1. A solid pharmaceutical dosage form comprising caffeine and a cephalagic, wherein said caffeine is in the form of uncoated particles having an average particle size of about 70 to 600 microns.

2. The dosage form of claim 1, wherein the cephalagic is selected from analgesics, non-steroidal anti-inflammatory drugs, decongestants, and antihistamines.

3. The dosage form of claim 1, wherein the cephalagic is selected from the group consisting of acetaminophen, ibuprofen, ketoprofen, chlorpheniramine, diphenhydramine, and doxcylamine.

4. The dosage form of claim 1, wherein the cephalagic is in the form of a granulation.

5. The dosage form of claim 4, wherein the granulation has an average particle size of about 100 to 400 microns.

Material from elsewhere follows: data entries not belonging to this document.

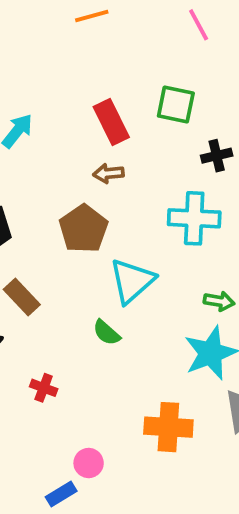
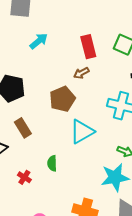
brown arrow: (109, 173) -> (81, 73), turned -35
green semicircle: (107, 333) -> (52, 163), moved, turned 35

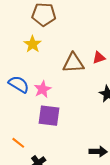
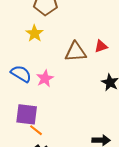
purple square: (49, 116) -> (27, 114), moved
orange line: (18, 143) -> (36, 130), moved

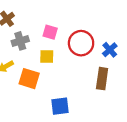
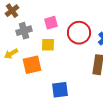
pink square: (50, 32) -> (51, 23), turned -32
orange square: (29, 79) -> (32, 65), turned -30

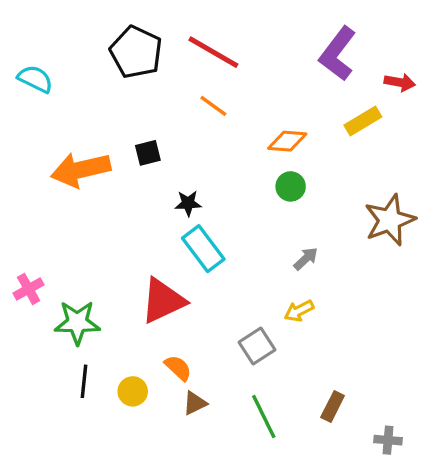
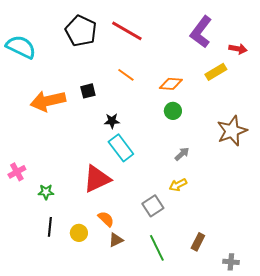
cyan semicircle: (35, 79) -> (21, 47), size x1.4
orange line: (213, 106) -> (126, 75), moved
green star: (77, 323) -> (46, 192), size x0.6

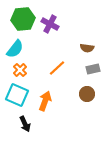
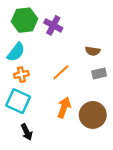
orange cross: (20, 70) -> (21, 74), turned 32
brown circle: (87, 94) -> (93, 115), moved, size x1.6
orange arrow: (45, 101) -> (64, 108), moved

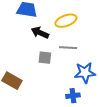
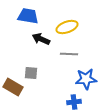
gray square: (45, 58) -> (31, 73), moved

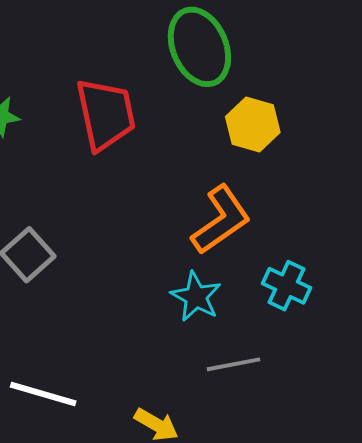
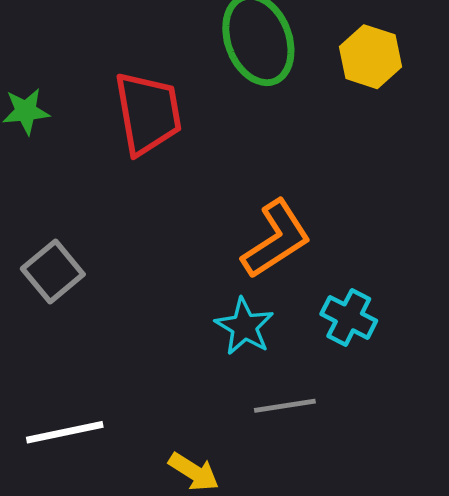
yellow hexagon: (253, 125) -> (371, 57), moved
white line: (43, 394) -> (65, 432), turned -30

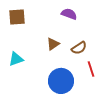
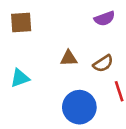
purple semicircle: (69, 14) -> (104, 19), moved, turned 140
brown triangle: (53, 44) -> (69, 58), turned 32

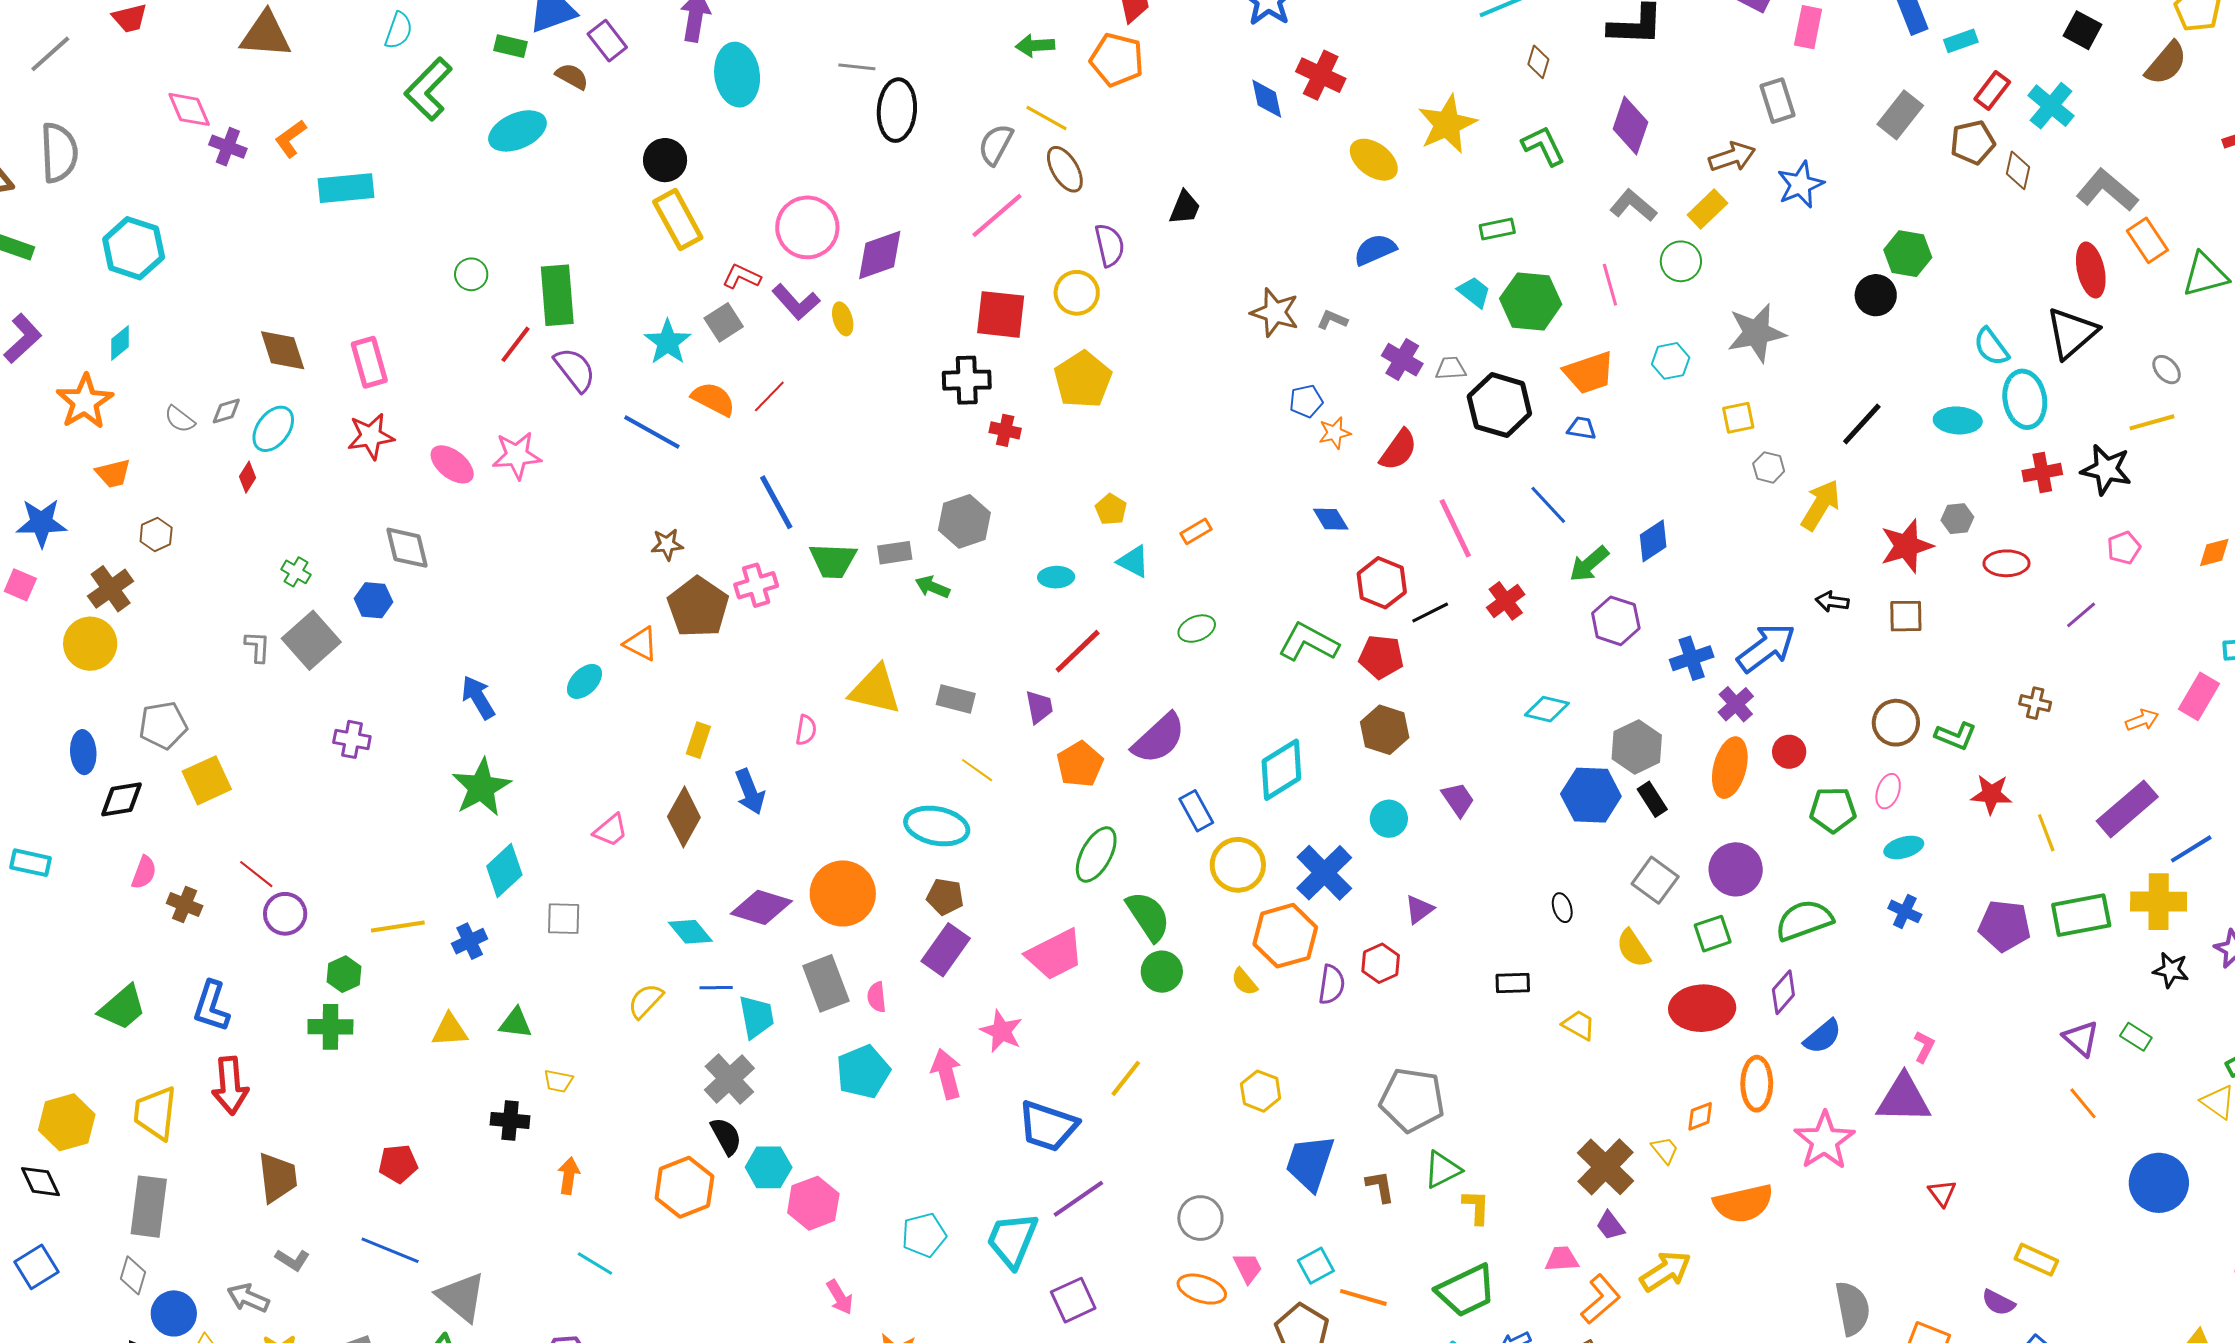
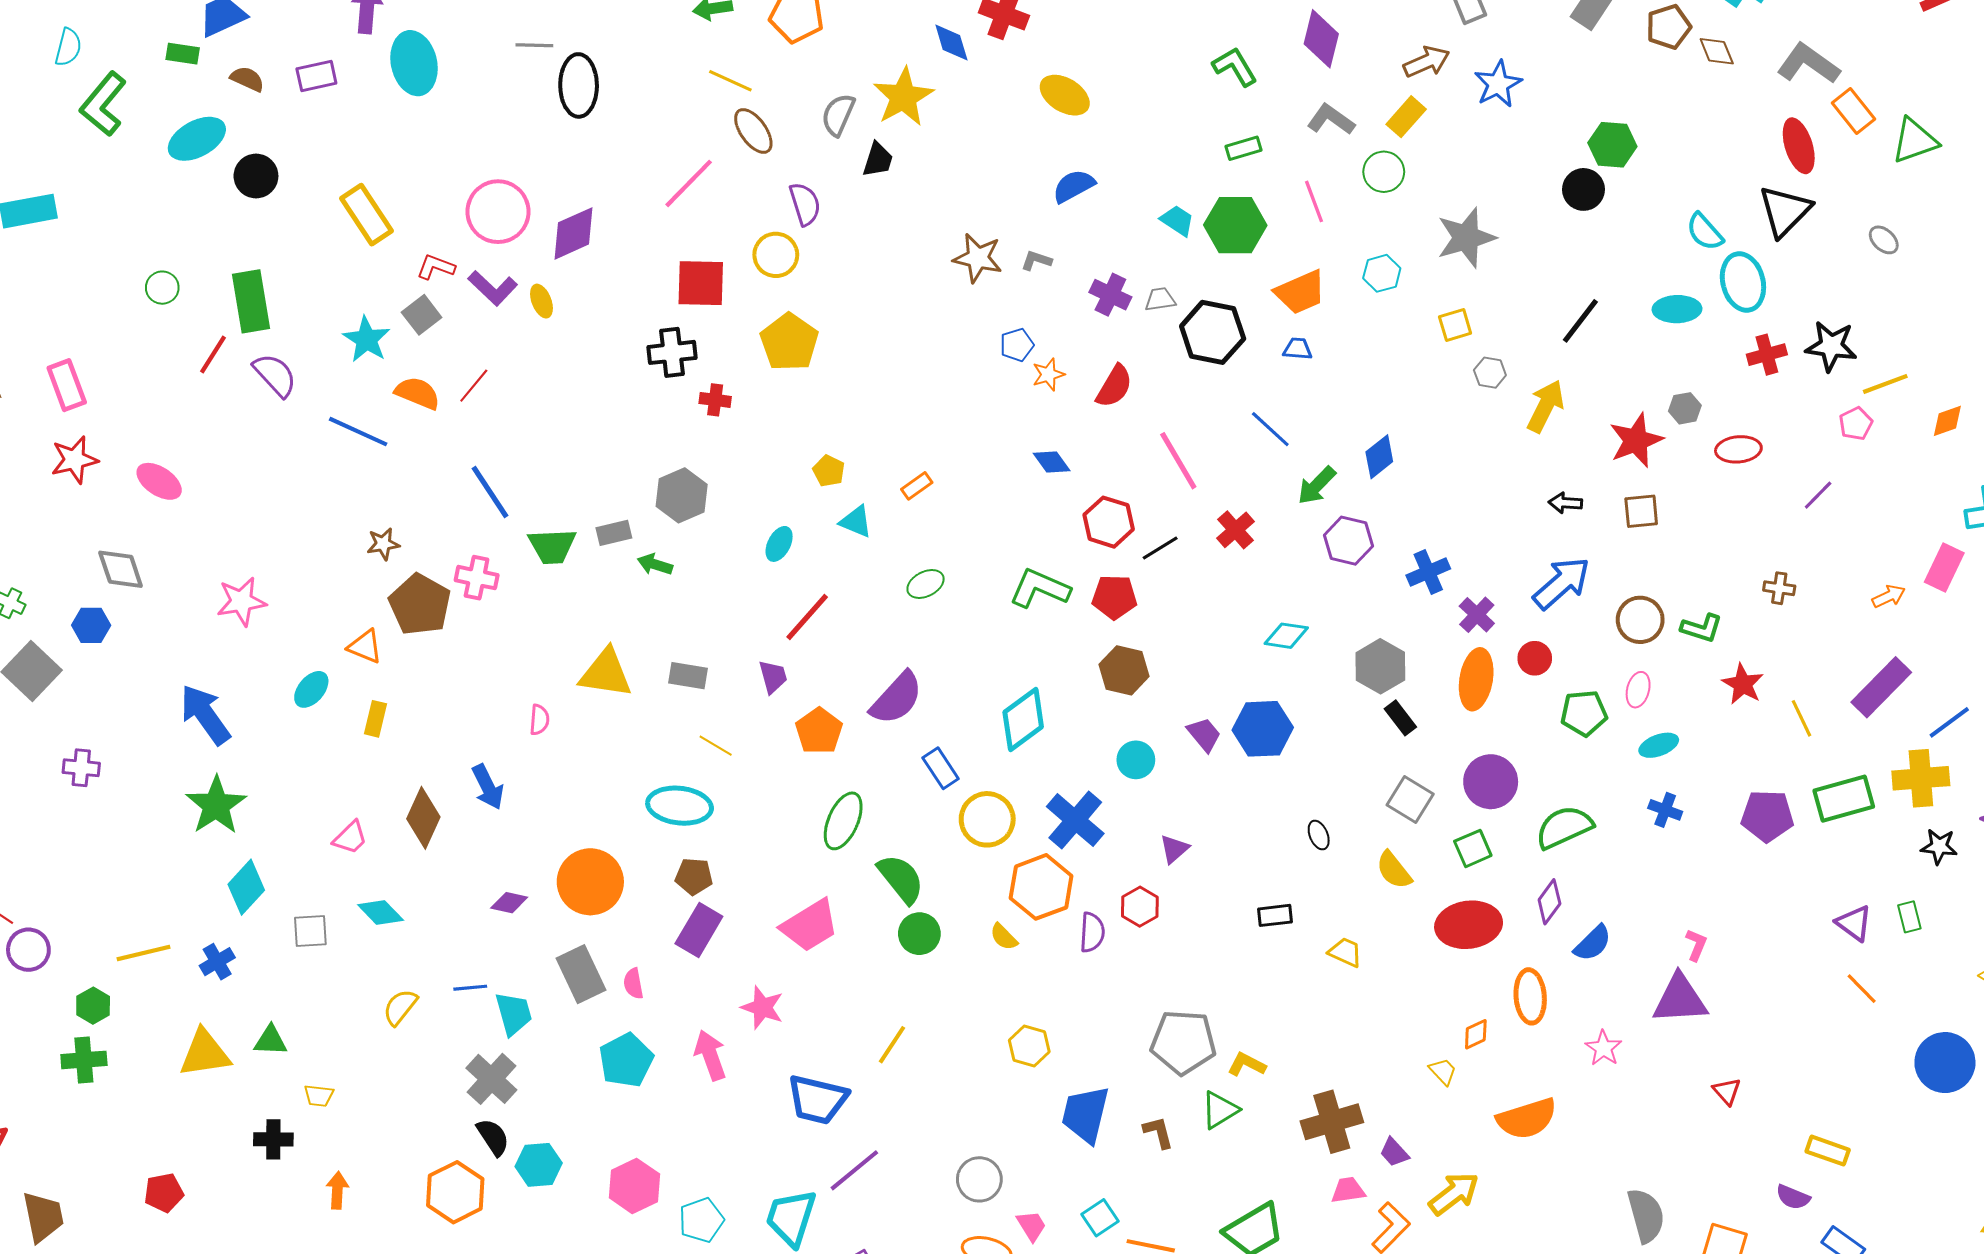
purple rectangle: (607, 41) -> (316, 76), moved, turned -60
yellow star: (1447, 124) -> (903, 97), moved
gray semicircle: (996, 144) -> (838, 115), moved
black circle: (665, 160) -> (256, 176), moved
brown diamond: (2018, 170) -> (1717, 51), turned -30
green rectangle: (1497, 229) -> (1244, 148), moved
yellow line: (2152, 422) -> (1885, 384), moved
pink star: (517, 455) -> (241, 601), moved
cyan ellipse: (1056, 577) -> (779, 544), turned -56
pink cross: (756, 585) -> (477, 578), turned 33
blue arrow: (1766, 648) -> (1562, 583), moved
blue arrow: (478, 697) -> (205, 715), size x1.4
yellow rectangle: (698, 740) -> (376, 719), moved
red star: (1991, 794) -> (1743, 684), turned 30
blue hexagon: (1591, 795) -> (1263, 729), moved
purple diamond: (761, 907) -> (509, 903), size x0.6
cyan diamond: (690, 932) -> (381, 912), moved
yellow triangle: (450, 1030) -> (205, 1053), size x1.4
green rectangle: (2136, 1037) -> (1909, 917), turned 48
pink star: (1824, 1141) -> (1603, 1048), size x0.6
brown cross: (1605, 1167) -> (1332, 1122), moved, turned 34
pink hexagon: (813, 1203) -> (634, 1186), moved
yellow L-shape: (1476, 1207) -> (1247, 1064), moved, turned -60

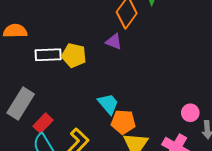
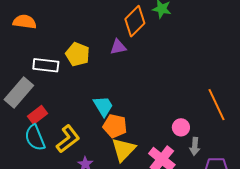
purple triangle: (114, 42) -> (118, 47), turned -42
white rectangle: (48, 55) -> (46, 65), moved

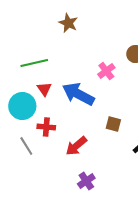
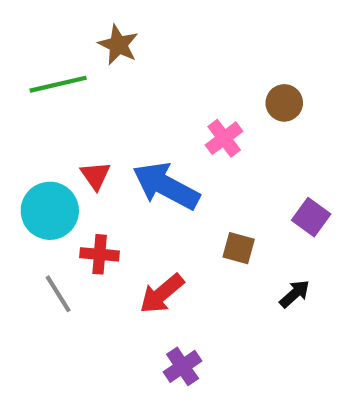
brown star: (68, 23) -> (118, 45), moved
green line: (34, 63) -> (58, 84), moved

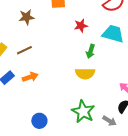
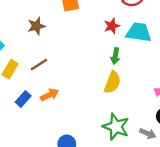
red star: (81, 26) -> (112, 26), moved
yellow semicircle: (85, 73) -> (112, 82), turned -60

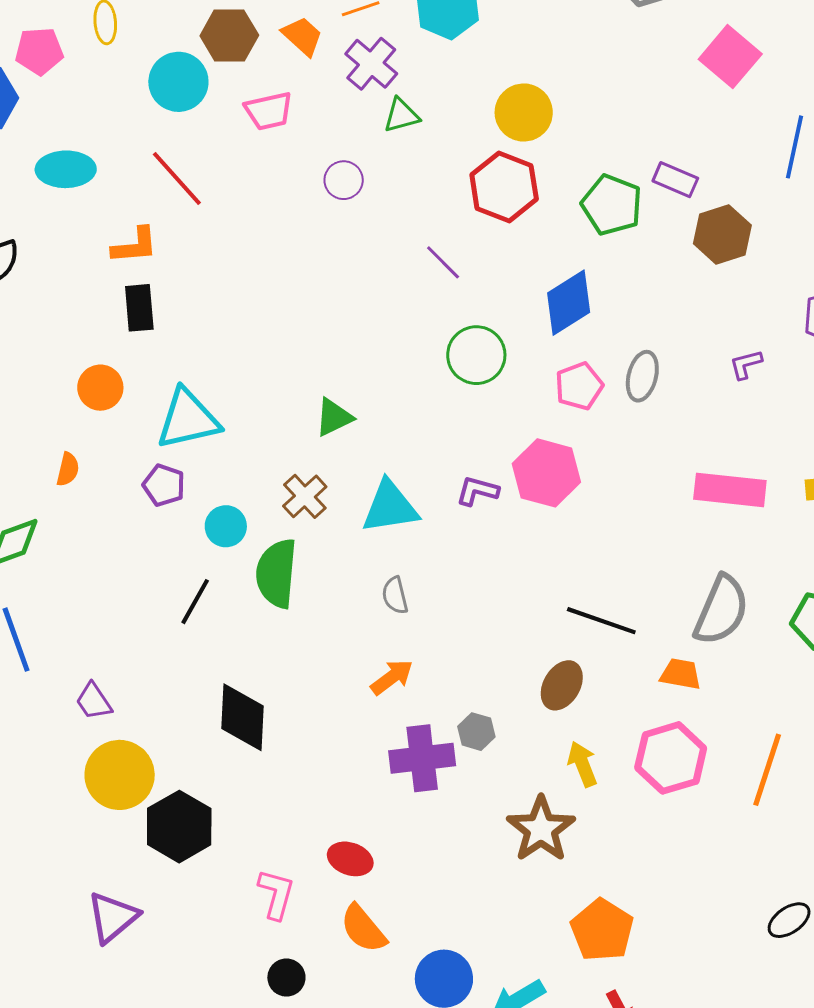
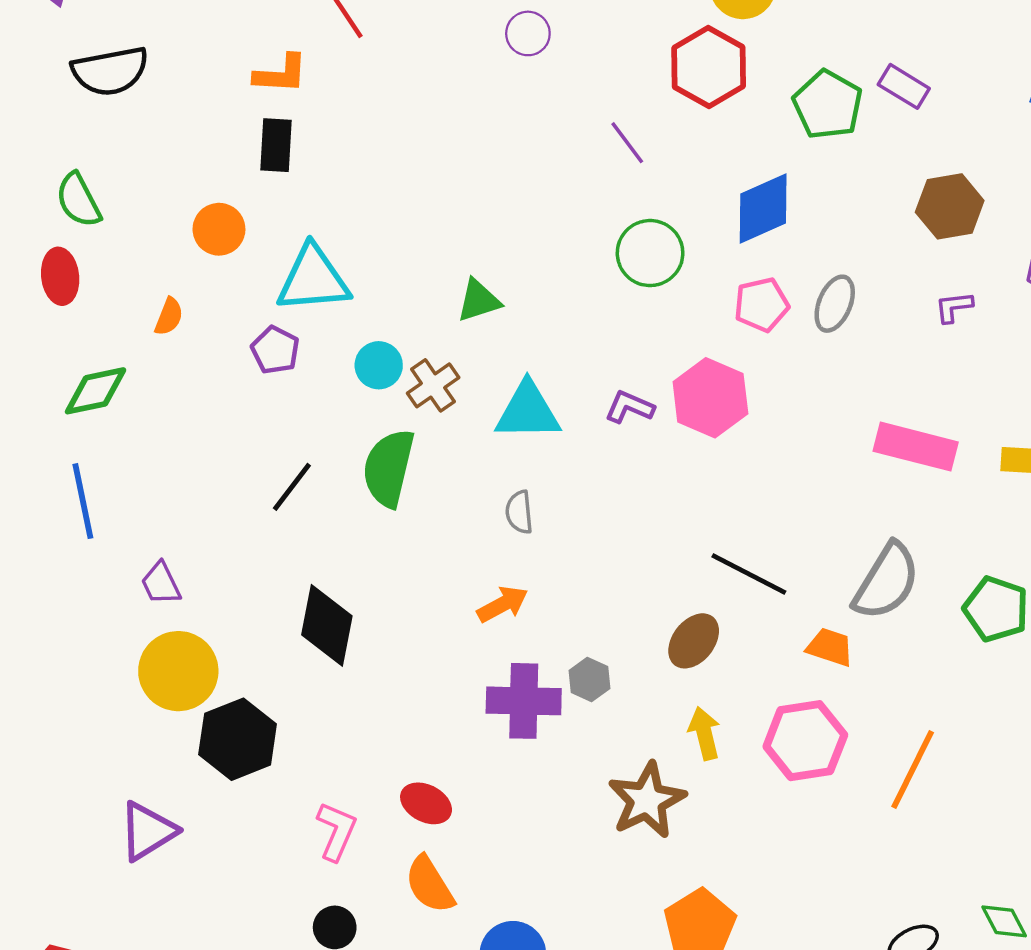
brown hexagon: (722, 234) -> (950, 206), moved
cyan circle: (226, 526) -> (379, 365), moved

6. The dosage form of claim 1 in the form of a directly compressed tablet.

7. The dosage form of claim 1, wherein at least 95% of the caffeine dissolves within 5 minutes, when measured by USP, Type II Apparatus (Paddles) set at 50 rpm.

8. A process for making a solid, pharmaceutical dosage form, which comprises dry blending caffeine and a cephalagic into a blend, wherein said caffeine is in the form of uncoated particles having an average particle size of about 70 to 600 microns, and compressing the blend.

9. The process of claim 8, wherein the cephalagic is selected from the group consisting of acetaminophen, ibuprofen, ketoprofen, chlorpheniramine, diphenhydramine, and doxcylamine.

10. The process of claim 8, wherein the cephalagic is in the form of a granulation.

11. The process of claim 10, wherein the granulation has an average particle size of about 100 to 400 microns.

12. The process of claim 8, wherein at least 95% of the caffeine in the compressed blend dissolves within 5 minutes, when measured by USP, Type II Apparatus (Paddles) set at 50 rpm.

13. A compressed tablet made by the process of claim 8.